Latin American airlines experienced a 78.6% demand drop in November, compared to the same month last year, improved from an 86.1% decline in October year-to-year. This was the strongest improvement of any region. Routes to/from Central America were the most resilient as governments reduced travel restrictions—especially quarantine requirements. November capacity was 72.0% down and load factor dropped 19.5 percentage points to 62.7%, highest by far among the regions, for a second consecutive month.
African airlines’ traffic sank 76.7% in November, little changed from a 77.2% drop in October, but the best performance among the regions. Capacity contracted 63.7%, and load factor fell 25.2 percentage points to 45.2%.
Domestic Passenger Markets
Australia’s domestic traffic was down 79.8% in November compared to November a year ago, improved from an 84.4% decline in October, as certain states opened up. But it continued to significantly lag other domestic markets.

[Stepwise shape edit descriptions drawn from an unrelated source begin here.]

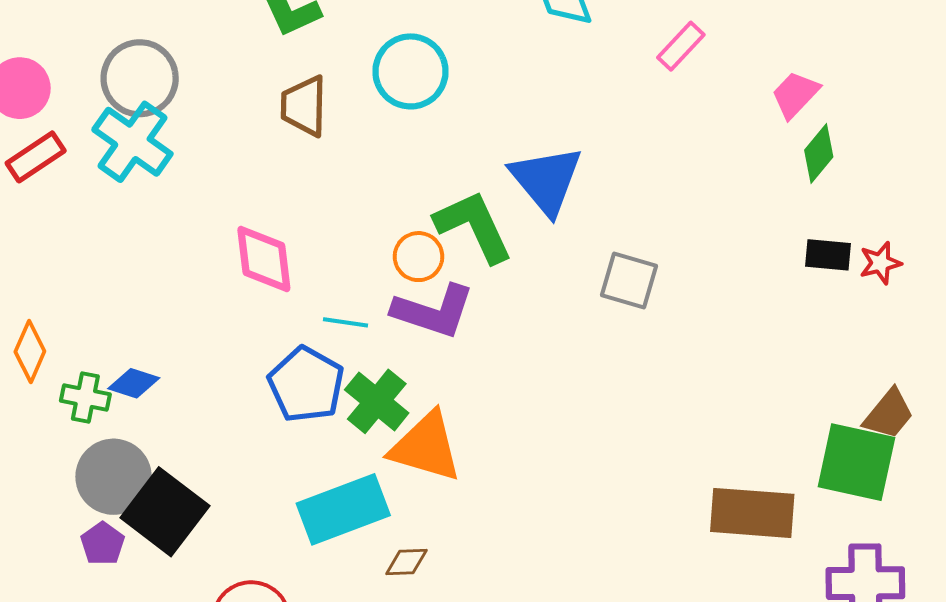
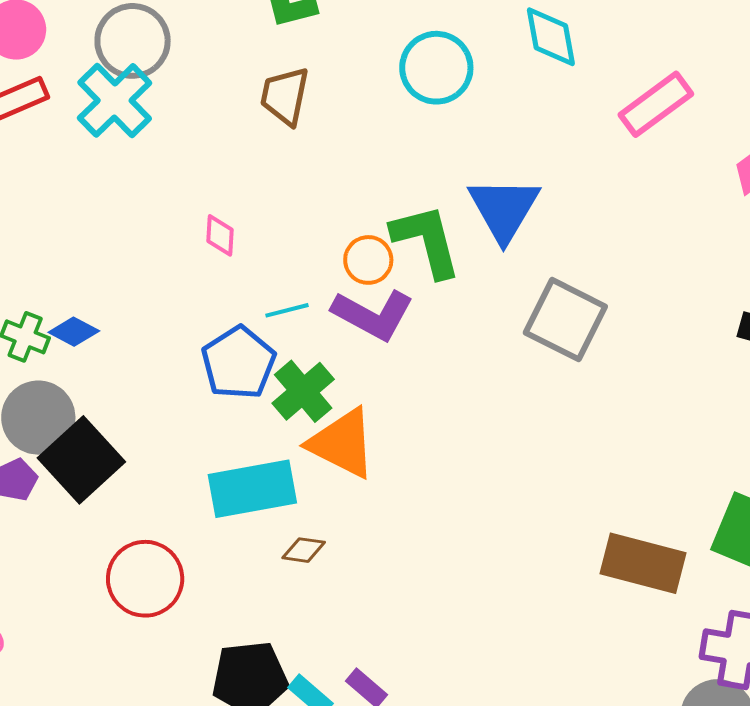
pink rectangle: (681, 46) -> (656, 104), size x1.5
cyan circle: (410, 71) -> (436, 68), moved
pink diamond: (264, 259) -> (220, 235), size x0.6
gray square: (629, 281) -> (565, 320), size x1.4
cyan line: (345, 322) -> (287, 310), turned -33

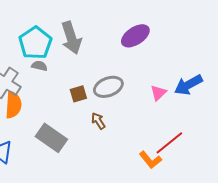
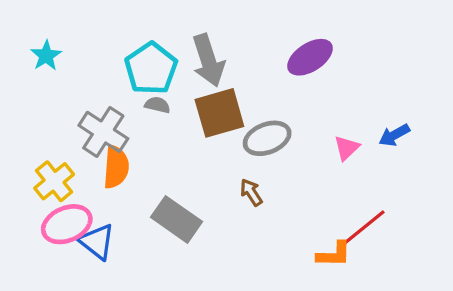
blue arrow: (188, 85) -> (394, 135), size x0.7
brown square: (78, 94) -> (219, 113), moved, size x1.8
orange L-shape: (150, 160) -> (334, 254), turned -50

India’s domestic traffic fell 49.6% in November, an improvement over a 55.6% decline in October, with more improvement expected as more businesses reopen.
IATA data for global air freight markets in November showed that freight volumes improved compared to October but remained depressed compared to 2019. Capacity remained constrained from the loss of available belly cargo space as passenger aircraft remain parked.
Global demand, measured in cargo tonne-kilometres (CTKs*), was 6.6% below previous-year levels in November (-7.7% for international operations). This was on par with the 6.2 % year-on-year drop in October. The year-on-year decline is skewed as November 2019 had a boost in demand from the waning US-China trade war.
Seasonally adjusted demand (SA CTKs) continued to improve, increasing 1.6% month-on-month in November. This was a slight improvement over the monthly growth rate of 1.1% in October. Current month-on-month gains indicate that SA CTKs will return to 2019 levels around March or April 2021.
Global capacity, measured in available cargo tonne-kilometers (ACTKs), shrank by 20% in November (‑21.3% for international operations) compared to the previous year. That is nearly three times larger than the contraction in demand. The capacity crunch is caused by a 53% decrease in in belly capacity. This has only been partially offset by a 20% increase in freighter capacity.
Strong regional variations continue with North American carriers reporting year-on-year gains in demand (+5%), while all other regions remained in negative territory compared to a year earlier.
Economic conditions in November, normally the peak season for air cargo, remained positive:
The new export orders component of the manufacturing Purchasing Managers’ Index (PMI) remained in growth territory in both developed and emerging markets for the third month in a row after two years of indicating negative growth.
Retail sales for November were up by around 5% over 2019 for both China and the US, propelled by events like Black Friday and Singles Day.
“Air cargo demand is still down 6.6% compared to the previous year, however we are seeing continuing month-on-month improvements. Severe capacity constraints persist as large parts of the passenger fleet remain grounded. This will put pressure on the industry as it gears up to deliver vital COVID-19 vaccines,” said Alexandre de Juniac, IATA's Director General and CEO.